Riggan Thomson, star d'Hollywood, mondialement connu pour son rôle de super-héros Birdman, veut se relancer à Broadway, coeur du théâtre américain. Seconde vie, seconde carrière. Mais voilà, incapable de quitter son rôle, il est littéralement habité par son personnage, il est Birdman, au point d'entendre la voix de son personnage et d'acquérir ses pouvoirs, prisonnier de sa gloire passée. L'ambivalence est totale.
Innáritu place son film dans les coulisses du théâtre qui deviennent la scène, jusqu'à se confondre avec celle-ci. On ne sait plus si on est dans la pièce ou dans le réel, les personnages se déchirant aussi bien devant le public que dans les coulisses, jusqu'à former des quatuor amoureux, dans des disputes invraisemblables et exagérées, vrai vaudeville. Aucune coupe, uniquement des plans rapprochés, caméras épaule, dans ce décor étroit du théâtre. Plus encore on joue avec les règles du jeu théâtral, brouillant les lieux, le temps et les situations (la mort cherche à se montrer sur scène, la scène est partout, même dans la rue, et le temps se confond entre les répétitions générales et la première).
Quoi de mieux pour un film sur le théâtre qu'un film sur les acteurs ? Ça cabotine avec délice. Le casting est fabuleux : Emma Stone en fille sombre et anciennement toxicomane, Edward Norton en acteur salace et narcissique, Naomi Watts, d'une grâce incroyable, rêvant de gloire, et Michael Keaton, que l'on connait dans Batman, Spiderman, Robocop et qui, en incarnant un ex-super héros joue presque son propre rôle. Très grand acteur ici, capable de tous les styles. Le film est finalement une mise en abime, où la réalité de la vie des acteurs vient se confondre avec celle du film. L'ambivalence est partout.
Le film est aussi sur le cinéma. Inárritu rend hommage aux films de super-héros en filmant une New-York grandiose et introduisant une sorte d'ambiance fantastique dans son personnage de Riggan. Pouvoirs qui cachent une forme de bipolarité effrayante. Il truffe son film de références au cinéma : la moquette de Shining arpente le couloir des loges du théâtre, étroit et torve, comme dans le film de Kubrick et Inárritu fait cette citation parce qu'il emprunte au film ces plans rapprochés à la caméra épaule et l'art du plan séquence qui fait qu'on passe d'une pièce à l'autre sans coupes. Le film est empli de ces petites madeleines et hommages pieux au septième art et au théâtre.
Birdman interroge donc notre rapport à la scène par un huis clos luxueux et qui triche sans cesse, mais aussi le rôle du théâtre et des acteurs : affrontements égotiques, rêves de gloires déçus, non dits. Les acteurs se sentent mieux sur scène que dans leur vie, à l'image du personnage d'Edward Norton. Les autres cherchent la gloire et s'illusionnent dans l'alcool ou la violence. Car il règne une violence implacable dans ce film, les rapports humains y sont atroces : Norton tente de violer sa propre compagne (Naomi Watts) sur scène, Keaton tente de se tuer pour de vrai sur scène ; on brave les interdits, on pousse toujours plus loin dans l'excès. Et toutes ces frasques contribuent plus au succès de la pièce que le fond et le jeu des acteurs. On se moque sur les réseaux sociaux de Riggan Thomson, on lui demande des autographes, en tant que Birdman, il reste coincé dans cette gloire passée.

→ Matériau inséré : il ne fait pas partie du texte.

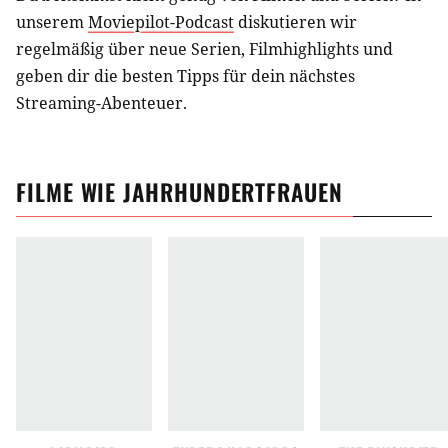
unserem
Moviepilot-Podcast
diskutieren wir
regelmäßig über neue Serien, Filmhighlights und
geben dir die besten Tipps für dein nächstes
Streaming-Abenteuer.
FILME
WIE
JAHRHUNDERTFRAUEN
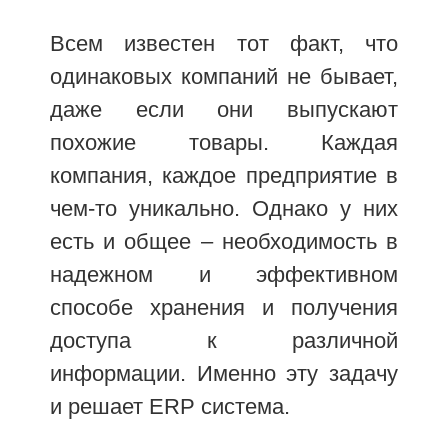
Всем известен тот факт, что
одинаковых компаний не бывает,
даже если они выпускают
похожие товары. Каждая
компания, каждое предприятие в
чем-то уникально. Однако у них
есть и общее – необходимость в
надежном и эффективном
способе хранения и получения
доступа к различной
информации. Именно эту задачу
и решает ERP система.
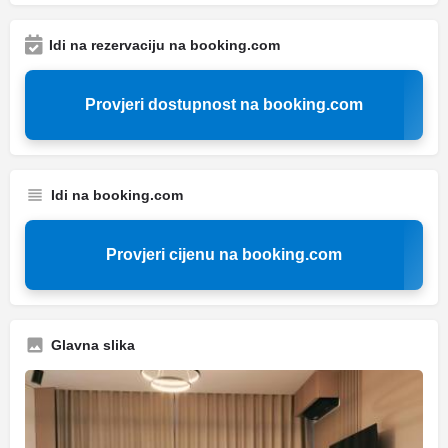
Idi na rezervaciju na booking.com
Provjeri dostupnost na booking.com
Idi na booking.com
Provjeri cijenu na booking.com
Glavna slika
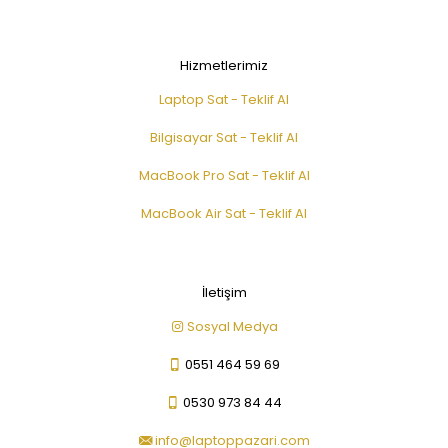
Hizmetlerimiz
Laptop Sat - Teklif Al
Bilgisayar Sat - Teklif Al
MacBook Pro Sat - Teklif Al
MacBook Air Sat - Teklif Al
İletişim
Sosyal Medya
0551 464 59 69
0530 973 84 44
info@laptoppazari.com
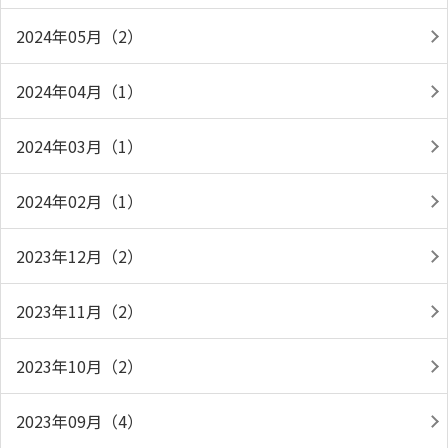
2024年05月（2）
2024年04月（1）
2024年03月（1）
2024年02月（1）
2023年12月（2）
2023年11月（2）
2023年10月（2）
2023年09月（4）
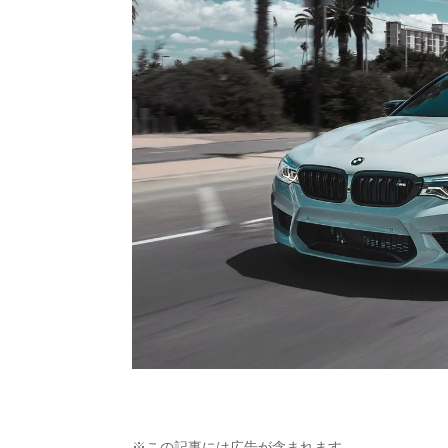
※この記事には広告が含まれます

Riggan Thomson est prisonnier de son personnage. Dépressif, il tente de se tuer sur scène mais y échoue. Même sa propre mort il n'y parvient pas, tant il est oiseau en cage. Ses proches pensent à l'accident, ne le croient pas suicidaire. Il se retrouve à l'hôpital, dans une autre prison en somme, fait la une des journaux. Même ici il n'a plus aucun répit. Son suicide raté devient un nouveau succès. Contemplant les oiseaux qui s'ébattent dehors, il saute par la fenêtre et part les rejoindre puisque Birdman est un super-héros qui vole. Il est une figure mythologique, théâtrale en somme, un Icare ivre de gloire qui finit par se brûler les ailes. Seule la mort l'a libéré de sa cage dorée.